When a natural object is described, the main focus of interest is actually the poet's response to that object. Wordsworth believes that man and nature are inseparable; man exists not outside the natural world but as an active participant in it. Nature comforts man in sorrow, it is a source of pleasure and joy.

 

The senses and memory

Nature means also the world of sense perceptions. Wordsworth exploited above all the sensibility of the eye and ear through which he could perceive both the «beauteous forms» of nature and the sounds of the winds or waters or the silence of secluded places.

Sensations lead to simple thoughts, which later combine into complex and organised ideas. Memory, therefore, is a major force in the process of growth of the poet's mind and moral character, and it is memory that allows Wordsworth to give poetry its life and power. Recollection in tranquillity Wordsworth claimed imagination as his supreme gift.

 

INDICE

 

Daffodils

 

I wandered lonely as a cloud

That floats on high o'er vales and hills,

When all at once I saw a crowd,

A host, of golden daffodils;

Beside the lake, beneath the trees,

Fluttering and dancing in the breeze.

 

Continuous as the stars that shine

And twinkle on the milky way,

They stretched in never-ending line

Along the margin of a bay:

Ten thousand saw I at a glance,

Tossing their heads in sprightly dance.

 

The waves beside them danced; but they

Out-did the sparkling waves in glee:

A poet could not but be gay,

In such a jocund company:

I gazed--and gazed--but little thought

What wealth the show to me had brought:

 

For oft, when on my couch I lie

In vacant or in pensive mood,

They flash upon that inward eye

Which is the bliss of solitude;

And then my heart with pleasure fills,

And dances with the daffodils. 

 

(William Wordsworth)

(1770-1850)

 

INDICE

 

KEATS: Life and works

Keats is perhaps the greatest member of that group of the second generation of Romantic poets who blossomed early and died young. He is Romantic in his relish of sensation, his love for the Greek civilisation and his conception of the writer, but the synthesis he made of all these elements was very much his own. He was able to fuse the romantic passion and the cold Neo-classicism, just as Ugo Foscolo did in Le Grazie (1812-1813).

Keats was born in London in 1795. His mother and brother died because of TB and his ever-frail health deteriorated rapidly. He also fell in love with Fanny Brawne, but poverty, his bad health and his almost religious pursuit of poetry made marriage impossible. Notwithstanding these difficulties, Keats wrote a series of masterful poems during the following year. He travelled to Italy in an effort to recover his health but died in Rome in February 1821

 

The role of Imagination

It was his belief in the supreme value of the Imagination which made him a Romantic poet.
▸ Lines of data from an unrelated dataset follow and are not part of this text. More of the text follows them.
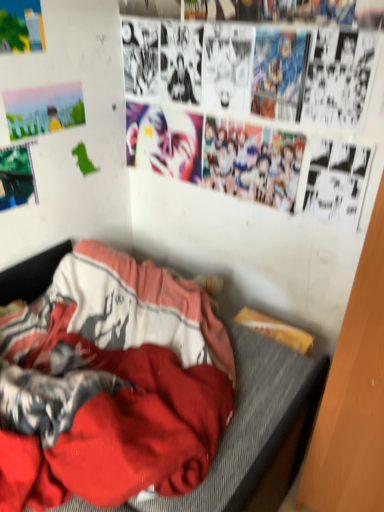 Question: From the image's perspective, is matte paper poster at upper left, the third poster page ordered from the bottom, positioned above or below watercolor paper poster at upper left, which is the second poster page in bottom-to-top order?

Choices:
 (A) below
 (B) above

Answer: (B)

Question: In terms of size, does matte paper poster at upper left, acting as the 1th poster page starting from the top, appear bigger or smaller than watercolor paper poster at upper left, which is the second poster page in bottom-to-top order?

Choices:
 (A) small
 (B) big

Answer: (B)

Question: Based on their relative distances, which object is farther from the metallic green poster at upper left, the 3th poster page when ordered from top to bottom?

Choices:
 (A) matte paper poster at upper left, the third poster page ordered from the bottom
 (B) red fabric bed at lower left
 (C) watercolor paper poster at upper left, which is the second poster page in bottom-to-top order
 (D) shiny metallic mask at upper center

Answer: (B)

Question: Which object is the closest to the metallic green poster at upper left, which ranks as the first poster page in bottom-to-top order?

Choices:
 (A) shiny metallic mask at upper center
 (B) matte paper poster at upper left, the third poster page ordered from the bottom
 (C) red fabric bed at lower left
 (D) watercolor paper poster at upper left, which is the second poster page in bottom-to-top order

Answer: (D) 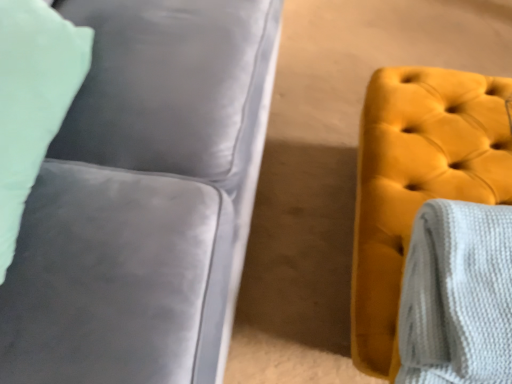 The image size is (512, 384). Find the location of `vacant space situated on the left part of velvet yellow ottoman at right`. vacant space situated on the left part of velvet yellow ottoman at right is located at coordinates (288, 245). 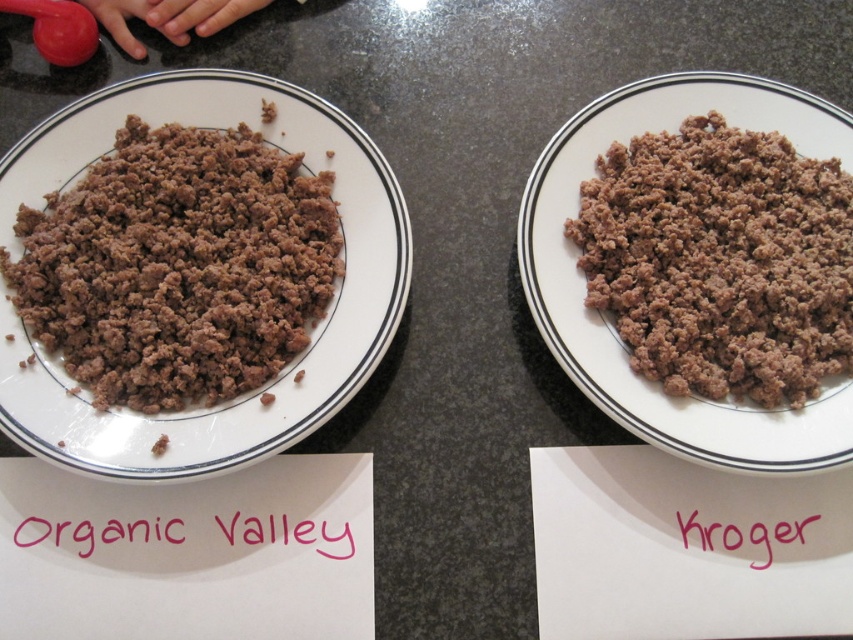 Question: Which point appears farthest from the camera in this image?

Choices:
 (A) tap(352, 540)
 (B) tap(39, 244)
 (C) tap(843, 202)
 (D) tap(700, 524)

Answer: (C)

Question: Which point is farther to the camera?

Choices:
 (A) (686, 260)
 (B) (196, 240)

Answer: (A)

Question: Is brown crumbly ground beef at center behind pink paper at center?

Choices:
 (A) no
 (B) yes

Answer: (A)

Question: Is pink paper at upper center to the right of pink paper at center from the viewer's perspective?

Choices:
 (A) yes
 (B) no

Answer: (B)

Question: From the image, what is the correct spatial relationship of pink paper at upper center in relation to pink paper at center?

Choices:
 (A) above
 (B) below

Answer: (A)

Question: Which point is farther to the camera?

Choices:
 (A) (123, 256)
 (B) (657, 193)

Answer: (B) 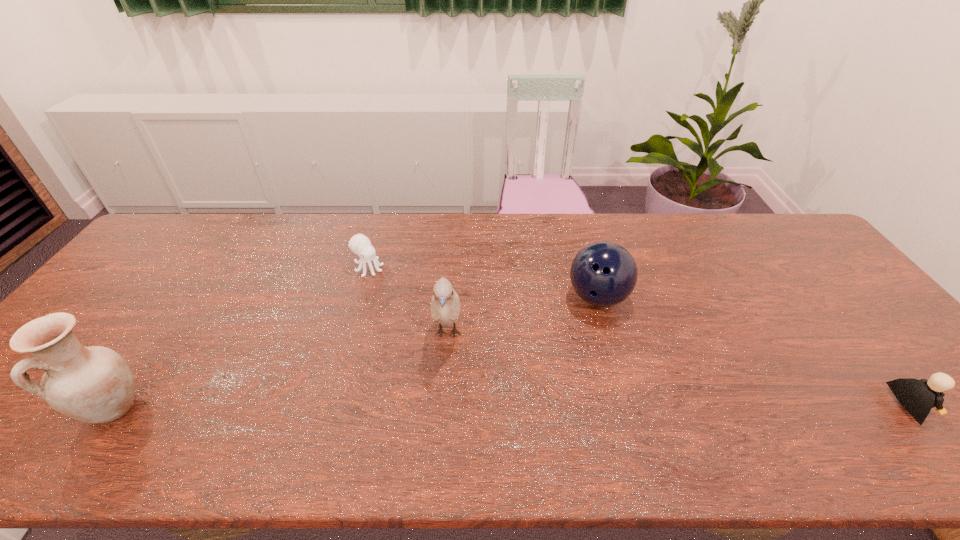 This screenshot has width=960, height=540. I want to click on vacant space on the desktop that is between the pottery and the Lego and is positioned on the surface of the bowling ball near the finger holes, so click(x=600, y=407).

Find the location of a particular element. The width and height of the screenshot is (960, 540). free space on the desktop that is between the leftmost object and the Lego and is positioned at the beak of the third object from left to right is located at coordinates (446, 407).

Identify the location of free space on the desktop that is between the pottery and the rightmost object and is positioned on the front-facing side of the octopus. This screenshot has width=960, height=540. (564, 407). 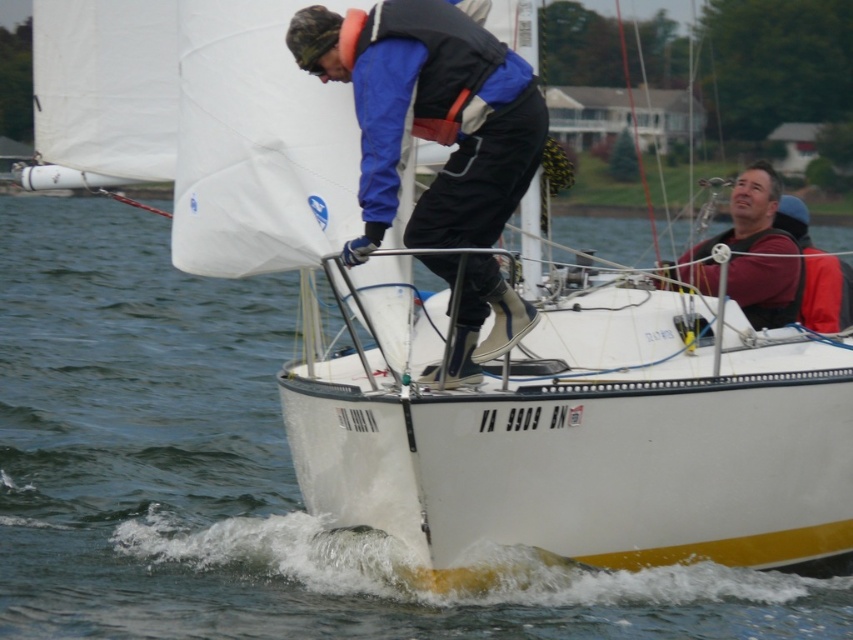 You are a photographer on a nearby boat trying to capture a clear photo of the matte blue jacket at center and the white water at center. Based on their heights, which one will appear larger in the photo?

The white water at center has a greater height compared to the matte blue jacket at center, so it will appear larger in the photo.

You are a photographer trying to capture the sailboat scene. You have two points marked on your viewfinder at coordinates point (529, 326) and point (734, 280). Which point is closer to you?

Point (529, 326) is closer to the viewer than point (734, 280).

You are a sailor on the white sailboat marked VA 9909 BN. You notice a point marked at coordinates (x=242, y=476). What is located at that point?

The point at coordinates (x=242, y=476) marks white water at center. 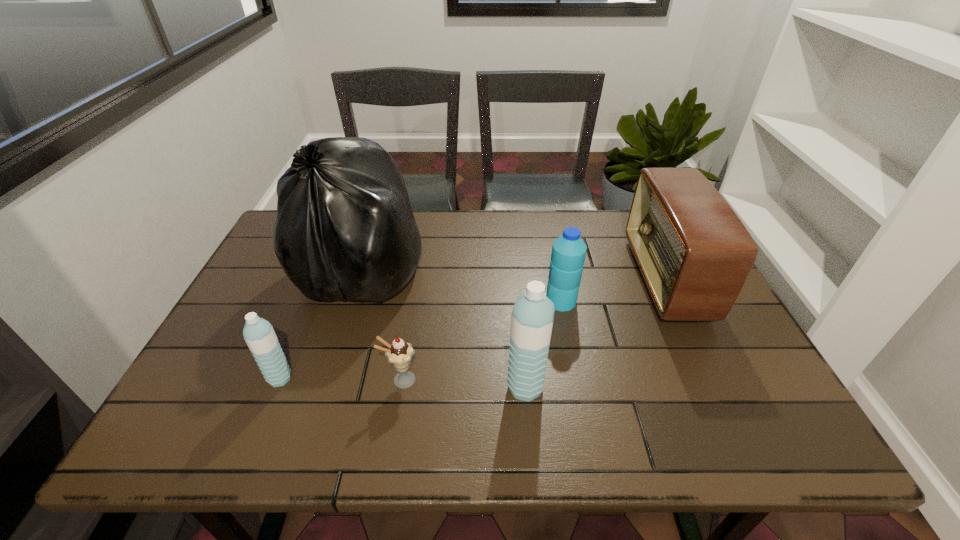 This screenshot has height=540, width=960. What are the coordinates of `free location located 0.170m on the back of the rightmost water bottle` in the screenshot? It's located at (x=551, y=252).

At what (x,y) coordinates should I click in order to perform the action: click on free location located on the front-facing side of the radio receiver. Please return your answer as a coordinate pair (x, y). The height and width of the screenshot is (540, 960). Looking at the image, I should click on (561, 279).

Identify the location of free space located on the front-facing side of the radio receiver. (586, 279).

Locate an element on the screen. This screenshot has height=540, width=960. free region located on the front-facing side of the radio receiver is located at coordinates (596, 279).

The width and height of the screenshot is (960, 540). In order to click on free point located on the right of the plastic bag in this screenshot , I will do `click(475, 266)`.

Where is `blank space located on the left of the shortest object`? Image resolution: width=960 pixels, height=540 pixels. blank space located on the left of the shortest object is located at coordinates (218, 380).

Locate an element on the screen. radio receiver that is at the far edge is located at coordinates (695, 254).

Locate an element on the screen. The height and width of the screenshot is (540, 960). plastic bag that is positioned at the far edge is located at coordinates (345, 229).

Identify the location of icecream that is positioned at the near edge. (399, 353).

Identify the location of object present at the left edge. (345, 229). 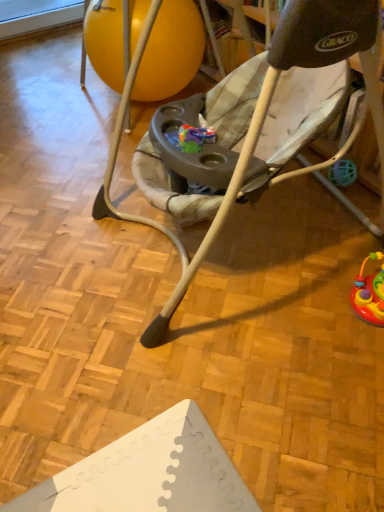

Beauty: the central theme of his poetry What strikes his imagination most is beauty, and it is his disinterested love for it that differentiates him from the other Romantic writers and makes him the forerunner of Oscar Wilde and the aesthetes, who saw in his cult of beauty the expression of the principle 'Art for Art's sake. In fact, the contemplation of beauty is the central theme of Keats's poetry. It is mainly the classical Greek world that inspires Keats. To him, as to the Hellenes, the expression of beauty is the ideal of all art. Thus the world of Greek beliefs lives again in his verse, re-created and re-interpreted with the eyes of a Romantic.

 

Physical beauty and spiritual beauty

His first apprehension of beauty proceeds from the senses, from the concrete physical sensations. All the senses, not only the nobler ones, sight and hearing, as in Wordsworth's poetry, are involved in this process. This 'physical beauty' is caught in all the forms nature acquires, in the colours it displays, in the sweetness of its perfumes, in the curves of a flower, in a woman. Beauty can also produce a much deeper experience of joy. "A Thing of Beauty is a Joy for ever", and it introduces a sort of 'spiritual beauty, that is one of love, friendship and poetry. Thus physical beauty is mutable and is linked to life, enjoyment, decay and death; while spiritual beauty is immortal. Through poetry Keats is also able to reach something that he believes to be permanent and unchanging in a world characterised by mortality and sorrow.

 

Negative capability

Keats asserts his idea of 'negative capability' in a letter to his brothers George and Thomas: "when a man is capable of being in uncertainties, mysteries, doubts, without any irritable reaching after fact & reason". The great mind is one that can enjoy itself in the unknown, the uncertain, without feeling the need to analyze everything into certainty. Keats's style is also marked by close attention to details.

 

 

Ode on a Grecian Urn

 

Thou still unravished bride of quietness,
Thou foster-child of silence and slow time,
Sylvan historian, who canst thus express
A flowery tale more sweetly than our rhyme:
What leaf-fringed legend haunts about thy shape
Of deities or mortals, or of both,
In Tempe or the dales of Arcady?
What men or gods are these? What maidens loth?
What mad pursuit? What struggle to escape?
What pipes and timbrels? What wild ecstasy?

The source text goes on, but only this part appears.